Nous avons prévu une halte lacustre dans cet endroit, avant de rallier La Paz demain (3h de route également), puis, après 2 nuits dans la capitale économique du pays, de descendre vers le sud et la frontière argentine, en bus puis en… train. Cela signifie donc, entre Puno et Uyuni, une petite semaine sur l’Altiplano autour de 4000m. Or nous commençons à ressentir quelques symptômes du MAM, le Mal Aigu des Montagnes, surtout Sue, principalement ‘l’essoufflement au repos’ qui la gêne la nuit… Donc, obligés de penser à un ‘Plan B’ : nous pourrions abréger le séjour à La Paz et prendre un avion pour ‘descendre’ à Sucre, capitale administrative, qui n’est ‘que’ à 2800m, soit l’altitude de Bogota. Décision demain matin.

 

En attendant, nous voici arrivés à Yunguyo, la frontière bolivienne. Une formalité.

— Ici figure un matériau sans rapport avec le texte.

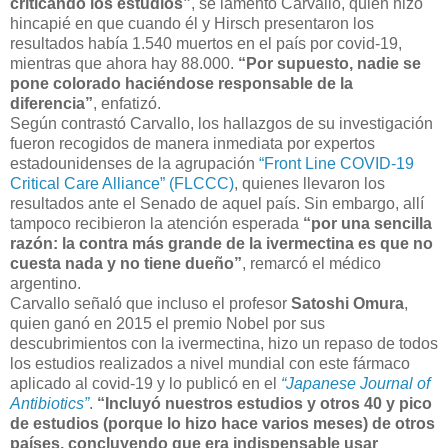
criticando los estudios”
, se lamentó Carvallo, quien hizo
hincapié en que cuando él y Hirsch presentaron los
resultados había 1.540 muertos en el país por covid-19,
mientras que ahora hay 88.000.
“Por supuesto, nadie se
pone colorado haciéndose responsable de la
diferencia”
, enfatizó.
Según contrastó Carvallo, los hallazgos de su investigación
fueron recogidos de manera inmediata por expertos
estadounidenses de la agrupación
“Front Line COVID-19
Critical Care Alliance” (FLCCC)
, quienes llevaron los
resultados ante el Senado de aquel país. Sin embargo, allí
tampoco recibieron la atención esperada
“por una sencilla
razón: la contra más grande de la ivermectina es que no
cuesta nada y no tiene dueño”
, remarcó el médico
argentino.
Carvallo señaló que incluso el profesor
Satoshi Omura
,
quien ganó en 2015 el premio Nobel por sus
descubrimientos con la ivermectina, hizo un repaso de todos
los estudios realizados a nivel mundial con este fármaco
aplicado al covid-19 y lo publicó en el
“Japanese Journal of
Antibiotics”
.
“Incluyó nuestros estudios y otros 40 y pico
de estudios (porque lo hizo hace varios meses) de otros
países, concluyendo que era indispensable usar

Aucune envie des Boliviens, au contraire des Péruviens, de savoir comment nous allions sortir de leur pays... Et puis voici Copacabana, nichée entre deux petits mamelons au bord du lac. Sacs au dos, après une bonne truite du lac, nous faisons les 2-3 km qui nous séparent de notre point de chute, encore une fois magnifiquement trouvé par Sue. Cette promenade ombragée de bord de lac, à petits pas mesurés, restera un moment magnifique pour nous : des eaux d’un bleu profond, intense, le sentiment de l’infini en regardant l’horizon (presque courbe…), et toujours la ‘présence’ tutélaire des grands anciens de chez les Incas, en particulier de Manco Capac et de Mama Occla, son épouse et soeur, qui sont réputés être sortis des eaux du lac pour créer la nation et l’empire incas. Et aussi, bien sur, la présence de Nico et Céline, il y a 17 ans ! Mais contrairement à eux, nous n’irons pas jusqu'à l’Ile du Soleil, toute proche, nous avons choisi de nous reposer dans notre ‘EcoLodge’ – un groupe de 7 cabanes en dur étagées sur la colline face au lac - où nous sommes les seuls clients...

 

Nous repartons en ville vers 15h - enfin 16 puisque nous avons regagné une heure en progressant vers l’Est – pour retirer des BOB (Bolivares Bolivianos), visiter la cathédrale s’il vous plait - celle qui abrite la Virgen nationale, dont on change les habits tous les 3 mois, et c’est demain – et faire quelques courses, alimentaires et pharmaceutiques : nous allons en effet essayer les ‘Sorotchi Pills’, un mélange d’aspirine, solofine, et caféine (!) spécialement mis au point en Bolivie pour lutter contre les symptômes du mal des hauteurs (‘soroche’ en espagnol) ; et continuer à prendre du ‘mate de coca’, infusion de feuilles très efficace.

 

Magnifique coucher de soleil en rentrant… sur ce lac géant, le plus grand navigable au monde, le plus haut perché aussi, qui est réalimenté par des dizaines de torrents et rivières mais qui ne compte qu’un seul exutoire, tellement l'évaporation est énorme à cette altitude, lequel exutoire a d’ailleurs été nommé rio Desaguadero ou ‘rivière sans eau’ !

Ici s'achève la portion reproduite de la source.